Write out, word for word and with no pictures, each line below from the one containing "Daardoor hebben we" through the one containing "分紧急，我不得已将这把琴弄坏，可是万万没", both included, and no other line.
(DATA RECORDS Opens)
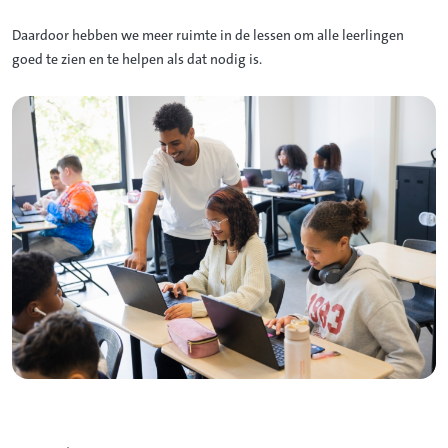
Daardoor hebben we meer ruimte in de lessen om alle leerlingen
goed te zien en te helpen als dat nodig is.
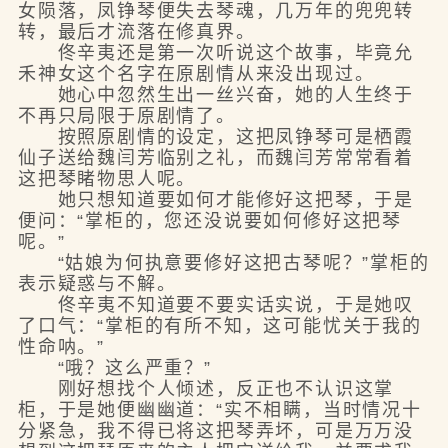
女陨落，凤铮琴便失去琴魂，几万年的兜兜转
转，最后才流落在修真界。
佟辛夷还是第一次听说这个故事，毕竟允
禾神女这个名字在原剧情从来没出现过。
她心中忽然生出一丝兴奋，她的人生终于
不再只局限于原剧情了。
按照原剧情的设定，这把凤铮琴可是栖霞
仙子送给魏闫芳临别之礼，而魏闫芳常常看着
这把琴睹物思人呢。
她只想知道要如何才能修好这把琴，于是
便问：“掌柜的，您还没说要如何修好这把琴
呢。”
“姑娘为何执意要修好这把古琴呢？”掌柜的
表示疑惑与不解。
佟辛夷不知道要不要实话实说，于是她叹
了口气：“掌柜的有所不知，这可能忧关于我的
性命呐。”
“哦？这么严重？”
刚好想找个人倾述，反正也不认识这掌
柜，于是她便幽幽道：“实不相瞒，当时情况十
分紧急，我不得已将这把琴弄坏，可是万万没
(DATA RECORDS Closes)
(DATA RECORDS Opens)
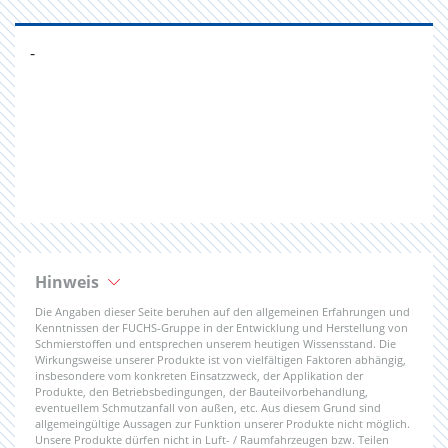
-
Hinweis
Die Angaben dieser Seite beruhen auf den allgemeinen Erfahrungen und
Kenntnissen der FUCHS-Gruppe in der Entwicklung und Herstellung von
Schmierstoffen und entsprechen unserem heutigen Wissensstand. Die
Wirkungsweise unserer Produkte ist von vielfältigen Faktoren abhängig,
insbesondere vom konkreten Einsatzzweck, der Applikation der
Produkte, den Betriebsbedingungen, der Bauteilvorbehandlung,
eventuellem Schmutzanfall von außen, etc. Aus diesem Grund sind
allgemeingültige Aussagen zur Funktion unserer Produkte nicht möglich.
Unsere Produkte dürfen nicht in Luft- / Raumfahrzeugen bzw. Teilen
(DATA RECORDS Closes)
RESPONSE FOR THIS EXERCISE:
Daardoor hebben we meer ruimte in de lessen om alle leerlingen
goed te zien en te helpen als dat nodig is.
女陨落，凤铮琴便失去琴魂，几万年的兜兜转
转，最后才流落在修真界。
佟辛夷还是第一次听说这个故事，毕竟允
禾神女这个名字在原剧情从来没出现过。
她心中忽然生出一丝兴奋，她的人生终于
不再只局限于原剧情了。
按照原剧情的设定，这把凤铮琴可是栖霞
仙子送给魏闫芳临别之礼，而魏闫芳常常看着
这把琴睹物思人呢。
她只想知道要如何才能修好这把琴，于是
便问：“掌柜的，您还没说要如何修好这把琴
呢。”
“姑娘为何执意要修好这把古琴呢？”掌柜的
表示疑惑与不解。
佟辛夷不知道要不要实话实说，于是她叹
了口气：“掌柜的有所不知，这可能忧关于我的
性命呐。”
“哦？这么严重？”
刚好想找个人倾述，反正也不认识这掌
柜，于是她便幽幽道：“实不相瞒，当时情况十
分紧急，我不得已将这把琴弄坏，可是万万没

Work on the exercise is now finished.